Task requirements: Look through the entries below and extract exactly the lines from the one containing "Cookie Policy (UK) (756, 39)" through the one containing "English (624, 37)", ends included.

Data supplied:
:::

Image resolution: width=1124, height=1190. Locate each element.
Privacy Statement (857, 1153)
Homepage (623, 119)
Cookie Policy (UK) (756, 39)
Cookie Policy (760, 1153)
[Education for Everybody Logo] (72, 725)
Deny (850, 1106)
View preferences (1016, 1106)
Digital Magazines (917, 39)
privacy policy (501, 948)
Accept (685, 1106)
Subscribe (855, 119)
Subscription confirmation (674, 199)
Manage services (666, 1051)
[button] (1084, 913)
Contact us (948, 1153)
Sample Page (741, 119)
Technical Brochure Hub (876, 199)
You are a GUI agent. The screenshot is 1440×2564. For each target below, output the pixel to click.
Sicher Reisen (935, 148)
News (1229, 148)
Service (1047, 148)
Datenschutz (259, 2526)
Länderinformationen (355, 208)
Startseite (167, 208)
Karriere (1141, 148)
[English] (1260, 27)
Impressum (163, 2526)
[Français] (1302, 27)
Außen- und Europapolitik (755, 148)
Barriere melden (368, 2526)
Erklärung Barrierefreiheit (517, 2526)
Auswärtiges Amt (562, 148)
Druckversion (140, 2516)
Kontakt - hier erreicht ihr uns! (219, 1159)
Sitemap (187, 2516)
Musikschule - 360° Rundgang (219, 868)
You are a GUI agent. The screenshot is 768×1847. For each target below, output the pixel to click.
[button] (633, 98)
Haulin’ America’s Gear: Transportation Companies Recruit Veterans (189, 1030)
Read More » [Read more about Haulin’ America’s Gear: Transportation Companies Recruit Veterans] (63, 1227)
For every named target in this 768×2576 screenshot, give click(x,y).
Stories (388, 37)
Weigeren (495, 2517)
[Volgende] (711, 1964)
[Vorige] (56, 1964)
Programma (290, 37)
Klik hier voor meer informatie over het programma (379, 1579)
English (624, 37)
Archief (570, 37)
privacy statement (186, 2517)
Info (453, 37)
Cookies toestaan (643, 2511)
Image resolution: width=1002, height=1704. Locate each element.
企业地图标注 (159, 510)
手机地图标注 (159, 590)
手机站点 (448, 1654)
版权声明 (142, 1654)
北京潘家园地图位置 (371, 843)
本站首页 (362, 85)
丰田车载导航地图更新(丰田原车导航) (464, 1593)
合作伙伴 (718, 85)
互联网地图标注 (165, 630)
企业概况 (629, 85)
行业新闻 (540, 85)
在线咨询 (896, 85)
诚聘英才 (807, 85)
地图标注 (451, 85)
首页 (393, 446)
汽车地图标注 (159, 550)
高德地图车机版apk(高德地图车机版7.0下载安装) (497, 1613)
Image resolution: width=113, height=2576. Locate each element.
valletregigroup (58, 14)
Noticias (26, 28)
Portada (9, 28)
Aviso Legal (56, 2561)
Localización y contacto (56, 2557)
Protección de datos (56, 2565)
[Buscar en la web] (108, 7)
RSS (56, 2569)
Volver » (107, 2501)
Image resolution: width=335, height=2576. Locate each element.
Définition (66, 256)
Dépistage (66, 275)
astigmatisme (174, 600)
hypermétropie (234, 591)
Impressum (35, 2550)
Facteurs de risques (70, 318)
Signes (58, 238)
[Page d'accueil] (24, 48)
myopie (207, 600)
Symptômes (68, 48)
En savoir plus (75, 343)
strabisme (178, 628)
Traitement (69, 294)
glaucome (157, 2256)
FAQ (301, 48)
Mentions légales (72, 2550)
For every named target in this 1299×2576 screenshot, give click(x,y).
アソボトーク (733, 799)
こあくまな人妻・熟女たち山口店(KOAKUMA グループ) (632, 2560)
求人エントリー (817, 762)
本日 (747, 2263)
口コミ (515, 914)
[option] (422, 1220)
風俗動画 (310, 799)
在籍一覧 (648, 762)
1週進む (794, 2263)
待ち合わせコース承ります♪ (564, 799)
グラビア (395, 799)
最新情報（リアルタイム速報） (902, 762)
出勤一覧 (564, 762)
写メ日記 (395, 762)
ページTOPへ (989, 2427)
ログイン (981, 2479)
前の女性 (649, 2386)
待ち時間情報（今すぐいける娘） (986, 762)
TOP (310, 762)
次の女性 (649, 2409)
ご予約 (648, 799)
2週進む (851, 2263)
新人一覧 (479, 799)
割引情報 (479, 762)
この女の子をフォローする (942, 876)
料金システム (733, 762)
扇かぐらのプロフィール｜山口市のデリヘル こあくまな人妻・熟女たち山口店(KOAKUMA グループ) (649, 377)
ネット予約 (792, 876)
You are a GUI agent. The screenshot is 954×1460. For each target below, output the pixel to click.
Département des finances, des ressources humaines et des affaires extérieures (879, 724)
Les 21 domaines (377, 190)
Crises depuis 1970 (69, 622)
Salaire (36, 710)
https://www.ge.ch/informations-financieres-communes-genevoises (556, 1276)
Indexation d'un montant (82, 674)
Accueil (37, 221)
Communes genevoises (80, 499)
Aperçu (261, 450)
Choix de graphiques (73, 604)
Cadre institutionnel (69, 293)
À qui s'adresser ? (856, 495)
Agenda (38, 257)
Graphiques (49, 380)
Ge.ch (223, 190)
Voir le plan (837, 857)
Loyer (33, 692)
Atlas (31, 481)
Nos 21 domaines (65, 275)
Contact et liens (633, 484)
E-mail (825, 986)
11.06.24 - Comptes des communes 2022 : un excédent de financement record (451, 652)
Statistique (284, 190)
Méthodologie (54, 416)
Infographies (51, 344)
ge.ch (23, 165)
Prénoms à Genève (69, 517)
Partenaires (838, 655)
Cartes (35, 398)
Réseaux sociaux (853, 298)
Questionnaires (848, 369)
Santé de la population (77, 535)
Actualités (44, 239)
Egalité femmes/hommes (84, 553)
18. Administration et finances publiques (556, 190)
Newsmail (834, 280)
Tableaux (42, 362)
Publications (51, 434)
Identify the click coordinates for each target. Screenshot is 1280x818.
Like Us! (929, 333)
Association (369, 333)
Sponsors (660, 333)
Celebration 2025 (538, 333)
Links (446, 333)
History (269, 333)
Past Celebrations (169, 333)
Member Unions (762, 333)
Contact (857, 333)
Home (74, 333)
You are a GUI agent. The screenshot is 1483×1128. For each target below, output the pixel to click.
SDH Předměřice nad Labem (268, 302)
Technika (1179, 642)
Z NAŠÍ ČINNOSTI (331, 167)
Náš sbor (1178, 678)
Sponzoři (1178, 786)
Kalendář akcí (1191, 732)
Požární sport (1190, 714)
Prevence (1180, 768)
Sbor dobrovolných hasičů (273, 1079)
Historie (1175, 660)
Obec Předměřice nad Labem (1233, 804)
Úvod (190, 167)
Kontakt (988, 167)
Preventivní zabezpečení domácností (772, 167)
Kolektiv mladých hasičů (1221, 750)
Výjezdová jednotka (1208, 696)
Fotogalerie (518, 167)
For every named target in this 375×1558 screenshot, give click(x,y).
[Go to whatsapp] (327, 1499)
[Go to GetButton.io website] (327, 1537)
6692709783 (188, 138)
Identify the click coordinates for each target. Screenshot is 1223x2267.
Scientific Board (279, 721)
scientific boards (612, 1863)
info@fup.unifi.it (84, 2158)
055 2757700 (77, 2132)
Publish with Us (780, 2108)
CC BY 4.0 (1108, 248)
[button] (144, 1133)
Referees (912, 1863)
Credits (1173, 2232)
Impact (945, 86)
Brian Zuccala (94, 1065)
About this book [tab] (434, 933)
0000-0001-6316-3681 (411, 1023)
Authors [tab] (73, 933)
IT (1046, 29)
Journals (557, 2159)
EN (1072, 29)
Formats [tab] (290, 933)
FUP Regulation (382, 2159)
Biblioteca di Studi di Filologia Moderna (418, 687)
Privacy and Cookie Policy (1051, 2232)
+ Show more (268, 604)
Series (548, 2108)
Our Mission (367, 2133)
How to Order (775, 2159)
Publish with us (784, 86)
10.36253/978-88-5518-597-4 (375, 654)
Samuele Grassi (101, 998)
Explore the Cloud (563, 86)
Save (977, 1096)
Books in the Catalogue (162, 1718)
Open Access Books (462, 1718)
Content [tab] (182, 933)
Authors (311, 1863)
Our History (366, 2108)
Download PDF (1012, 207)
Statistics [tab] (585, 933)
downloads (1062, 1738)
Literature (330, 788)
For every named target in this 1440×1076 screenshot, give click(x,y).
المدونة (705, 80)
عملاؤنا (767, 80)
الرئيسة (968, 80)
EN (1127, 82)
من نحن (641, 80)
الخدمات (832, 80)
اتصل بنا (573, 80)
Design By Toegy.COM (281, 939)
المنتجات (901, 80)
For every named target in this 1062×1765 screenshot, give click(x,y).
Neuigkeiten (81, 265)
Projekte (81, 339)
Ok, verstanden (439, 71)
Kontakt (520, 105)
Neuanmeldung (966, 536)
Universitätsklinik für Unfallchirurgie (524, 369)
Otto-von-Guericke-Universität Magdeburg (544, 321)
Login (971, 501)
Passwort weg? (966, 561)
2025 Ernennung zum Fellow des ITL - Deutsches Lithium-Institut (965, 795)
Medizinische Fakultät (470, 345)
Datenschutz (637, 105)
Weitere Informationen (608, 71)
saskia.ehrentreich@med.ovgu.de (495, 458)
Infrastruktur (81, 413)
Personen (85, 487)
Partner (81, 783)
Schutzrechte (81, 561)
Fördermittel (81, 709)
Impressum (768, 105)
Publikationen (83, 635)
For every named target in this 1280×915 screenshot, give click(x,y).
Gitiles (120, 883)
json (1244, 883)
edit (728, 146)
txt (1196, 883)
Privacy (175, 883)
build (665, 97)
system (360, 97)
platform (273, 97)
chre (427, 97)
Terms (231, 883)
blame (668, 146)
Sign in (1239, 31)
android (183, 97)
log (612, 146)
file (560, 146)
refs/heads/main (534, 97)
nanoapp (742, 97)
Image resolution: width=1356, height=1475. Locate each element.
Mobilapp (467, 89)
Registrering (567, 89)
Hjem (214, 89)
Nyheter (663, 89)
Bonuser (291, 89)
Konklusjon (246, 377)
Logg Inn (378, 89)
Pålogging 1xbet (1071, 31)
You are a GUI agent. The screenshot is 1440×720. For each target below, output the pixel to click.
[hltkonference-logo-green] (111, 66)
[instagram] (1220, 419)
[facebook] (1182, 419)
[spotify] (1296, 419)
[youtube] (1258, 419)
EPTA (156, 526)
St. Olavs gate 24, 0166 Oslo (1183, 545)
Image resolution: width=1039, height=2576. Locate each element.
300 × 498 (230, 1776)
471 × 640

:::

Response below:
Cookie Policy (UK) (756, 39)
Cookie Policy (760, 1153)
[Education for Everybody Logo] (72, 725)
Deny (850, 1106)
View preferences (1016, 1106)
Digital Magazines (917, 39)
privacy policy (501, 948)
Accept (685, 1106)
Subscribe (855, 119)
Subscription confirmation (674, 199)
Manage services (666, 1051)
[button] (1084, 913)
Contact us (948, 1153)
Sample Page (741, 119)
Technical Brochure Hub (876, 199)
You are a GUI agent. The screenshot is 1440×2564. For each target below, output the pixel to click.
Sicher Reisen (935, 148)
News (1229, 148)
Service (1047, 148)
Datenschutz (259, 2526)
Länderinformationen (355, 208)
Startseite (167, 208)
Karriere (1141, 148)
[English] (1260, 27)
Impressum (163, 2526)
[Français] (1302, 27)
Außen- und Europapolitik (755, 148)
Barriere melden (368, 2526)
Erklärung Barrierefreiheit (517, 2526)
Auswärtiges Amt (562, 148)
Druckversion (140, 2516)
Kontakt - hier erreicht ihr uns! (219, 1159)
Sitemap (187, 2516)
Musikschule - 360° Rundgang (219, 868)
You are a GUI agent. The screenshot is 768×1847. For each target below, output the pixel to click.
[button] (633, 98)
Haulin’ America’s Gear: Transportation Companies Recruit Veterans (189, 1030)
Read More » [Read more about Haulin’ America’s Gear: Transportation Companies Recruit Veterans] (63, 1227)
For every named target in this 768×2576 screenshot, give click(x,y).
Stories (388, 37)
Weigeren (495, 2517)
[Volgende] (711, 1964)
[Vorige] (56, 1964)
Programma (290, 37)
Klik hier voor meer informatie over het programma (379, 1579)
English (624, 37)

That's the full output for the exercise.